(DATA UNDER STUDY)
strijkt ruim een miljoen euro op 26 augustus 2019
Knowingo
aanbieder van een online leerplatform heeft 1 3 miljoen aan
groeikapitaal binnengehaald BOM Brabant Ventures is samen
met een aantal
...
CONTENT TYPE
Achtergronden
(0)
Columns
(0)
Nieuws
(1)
(End DATA UNDER STUDY)
(DATA UNDER STUDY)
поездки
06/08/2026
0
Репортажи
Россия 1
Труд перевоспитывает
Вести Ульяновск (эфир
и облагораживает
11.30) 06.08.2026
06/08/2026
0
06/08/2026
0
(End DATA UNDER STUDY)
The required output is a copy of each line in the records where the string "miljoen" occurs.

strijkt ruim een miljoen euro op 26 augustus 2019
aanbieder van een online leerplatform heeft 1 3 miljoen aan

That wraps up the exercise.